▸ Task description
Copy all lines below containing "Нарушение".
═══
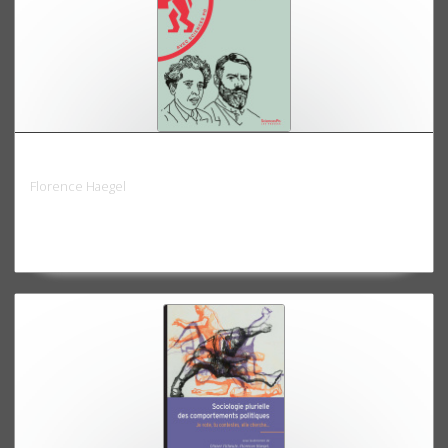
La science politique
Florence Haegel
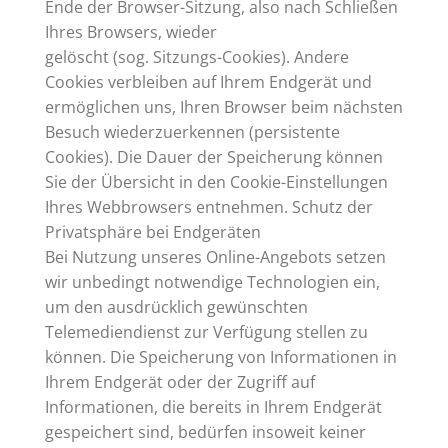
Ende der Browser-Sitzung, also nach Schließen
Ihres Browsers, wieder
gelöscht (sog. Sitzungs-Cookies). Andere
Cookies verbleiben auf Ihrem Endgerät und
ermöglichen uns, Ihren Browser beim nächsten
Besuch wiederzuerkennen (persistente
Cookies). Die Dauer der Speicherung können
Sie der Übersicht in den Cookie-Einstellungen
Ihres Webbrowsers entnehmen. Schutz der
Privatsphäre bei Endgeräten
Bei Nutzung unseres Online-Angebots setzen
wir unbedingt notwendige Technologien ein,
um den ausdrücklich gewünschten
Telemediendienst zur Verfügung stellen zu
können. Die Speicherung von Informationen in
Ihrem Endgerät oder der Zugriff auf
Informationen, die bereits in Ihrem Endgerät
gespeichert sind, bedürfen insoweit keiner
═══
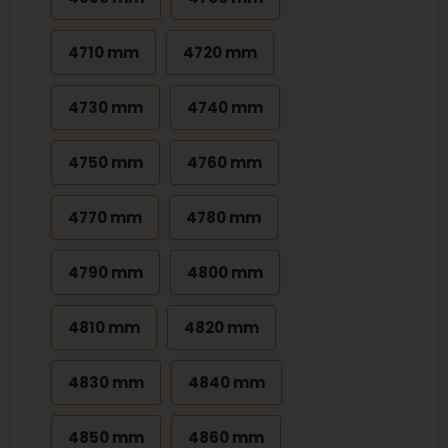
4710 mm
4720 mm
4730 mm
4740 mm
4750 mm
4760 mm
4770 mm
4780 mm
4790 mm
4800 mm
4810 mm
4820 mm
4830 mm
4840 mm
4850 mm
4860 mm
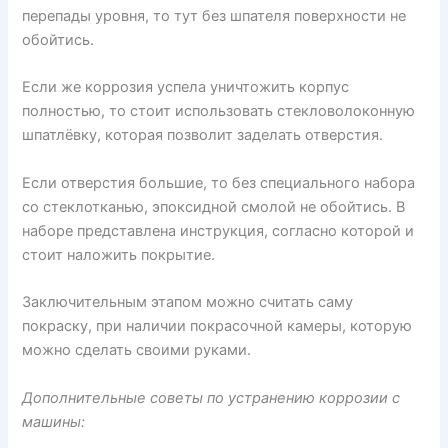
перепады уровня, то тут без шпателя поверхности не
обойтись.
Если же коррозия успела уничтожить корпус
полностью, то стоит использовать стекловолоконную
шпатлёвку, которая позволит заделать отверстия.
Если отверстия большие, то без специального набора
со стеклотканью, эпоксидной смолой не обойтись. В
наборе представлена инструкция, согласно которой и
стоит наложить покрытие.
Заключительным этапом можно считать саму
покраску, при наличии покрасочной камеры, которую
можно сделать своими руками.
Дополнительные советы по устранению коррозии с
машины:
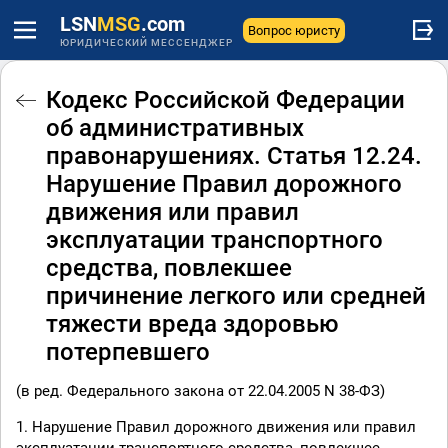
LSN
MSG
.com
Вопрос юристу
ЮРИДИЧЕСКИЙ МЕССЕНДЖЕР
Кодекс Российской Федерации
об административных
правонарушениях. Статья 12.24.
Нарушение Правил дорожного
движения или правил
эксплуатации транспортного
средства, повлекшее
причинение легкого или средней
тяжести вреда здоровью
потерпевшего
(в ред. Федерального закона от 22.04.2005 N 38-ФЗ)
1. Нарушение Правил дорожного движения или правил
═══
▸ Answer space
Нарушение Правил дорожного
1. Нарушение Правил дорожного движения или правил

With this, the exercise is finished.